Mas a guerra foi um passo que esperou o momento. Aparentemente, a decisão estava definida no começo de 2002, mas só foi anunciada no final. O porta-voz da presidência, para espanto (ou não) dos presentes afirmou: “Por uma questão de marketing, não se lança um novo produto em agosto”. Um novo produto: the new american war.

Antes de definir o front externo, com diplomacia ou na ignorância, Bush pretendia fazer o dever de casa, o serviço interno. Logo depois do atentado, no final de 2011, Bush decretou aquele que talvez seja o seu AI-5, refeito e melhorado. O Patriotic Act  e seus derivamos davam às forças de segurança o direito de revirar casas, corpos e mentes de quem julgasse suspeito. Com os meios e técnicas que julgassem convenientes. Como diria o Tim Maia: agora vale tudo mesmo. Assim, uma eventual carteira roubada em Times Square ou assalto em supermercado do Queens poderia ser transformado em assunto de segurança nacional, se, por acaso, alguém com nome árabe estivesse envolvido. E isto NÃO é uma hipótese de pesquisador acadêmico.
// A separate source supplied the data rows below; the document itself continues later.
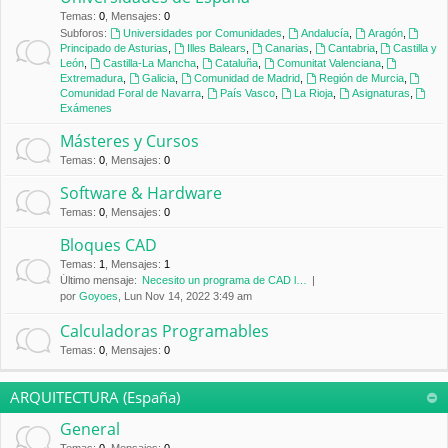
Temas
:
0
,
Mensajes
:
0
Subforos:
Universidades por Comunidades
,
Andalucía
,
Aragón
,
Principado de Asturias
,
Illes Balears
,
Canarias
,
Cantabria
,
Castilla y
León
,
Castilla-La Mancha
,
Cataluña
,
Comunitat Valenciana
,
Extremadura
,
Galicia
,
Comunidad de Madrid
,
Región de Murcia
,
Comunidad Foral de Navarra
,
País Vasco
,
La Rioja
,
Asignaturas
,
Exámenes
Másteres y Cursos
Temas
:
0
,
Mensajes
:
0
Software & Hardware
Temas
:
0
,
Mensajes
:
0
Bloques CAD
Temas
:
1
,
Mensajes
:
1
Último mensaje:
Necesito un programa de CAD l…
por
Goyoes
, Lun Nov 14, 2022 3:49 am
Calculadoras Programables
Temas
:
0
,
Mensajes
:
0
ARQUITECTURA (España)
General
Até os seriados de TV – como Law and Order e Chicago PD – começaram a mostrar episódios dessa natureza. Deu sopa, os federais entram em cena e “assumem o caso”. Eles assumem e os suspeitos somem, reaparecendo em Guantanamo ou em alguma ilha perto da Europa. Como se fossem anexos de email. Zipados.
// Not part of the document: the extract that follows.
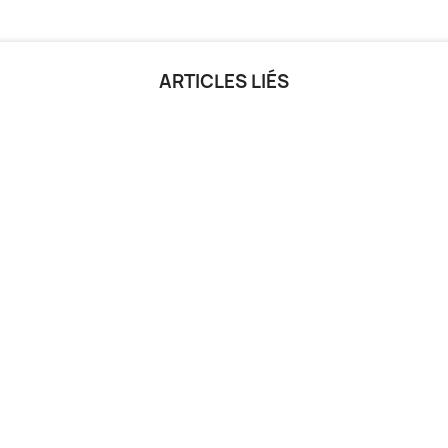
ARTICLES LIÉS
Bush e seus asseclas sabiam o valor político de uma crise, sua utilidade para produzir resultados que em situações normais seriam rejeitados pelos cidadãos. Não se tratava apenas de aumentar seus índices de aprovação. Os homens de preto na Casa Branca perceberam que podiam fazer aquilo que queriam, desde que apresentado como indispensável para a Guerra contra o Terror, a “new american war” anunciada pelas cadeias de TV.
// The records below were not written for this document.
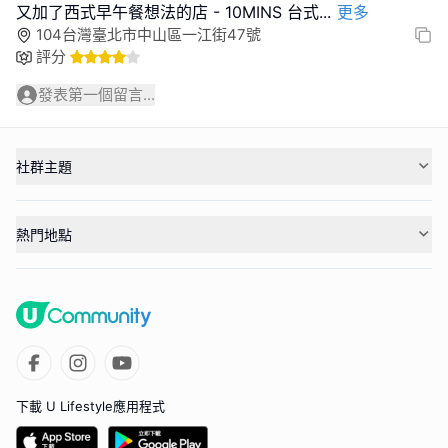
又加了西式早午餐想法的店 - 10MINS 台式
...
更多
104台灣臺北市中山區一江街47號
評分
發表第一個留言...
社群主題
熱門地點
下載 U Lifestyle應用程式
Assim, a comparação com o Pearl Harbor tem algum sentido, mas é pálido. Bush inovou e ampliou. Pearl Harbor foi seguido da Purple American Fury nas ilhas do império nipônico. Mas também teve seu uso interno – o confinamento de imigrantes japoneses e descendentes em campos de concentração na Califórnia, por exemplo. Bush quis mais, bem mais – e esse talvez tenha sido o significado mais duradouro e útil (para ele) do atentado.

Sim, o ataque permitiu uma injeção de energia a um governo em queda acelerada de popularidade. Querendo ou não, Osama ajudava o velho amigo. Nas vésperas do evento, a aprovação de Bush estava próxima dos 50%. Um mês depois, superava os 90%. O “presidente da guerra” estava em alta.

Assim, não é preciso adotar qualquer teoria da conspiração para saber o que derivou dos eventos – não do que os motivou, algo que depende da paranoia (ou conhecimento) de cada um. E o que resultou foi um achado da turma de Bush II: a invenção de um 11 de setembro permanente, uma espécie de mandato James Bond ampliado: licença para matar, aqui, ali, acolá, ontem, hoje, amanhã.  A saga continua.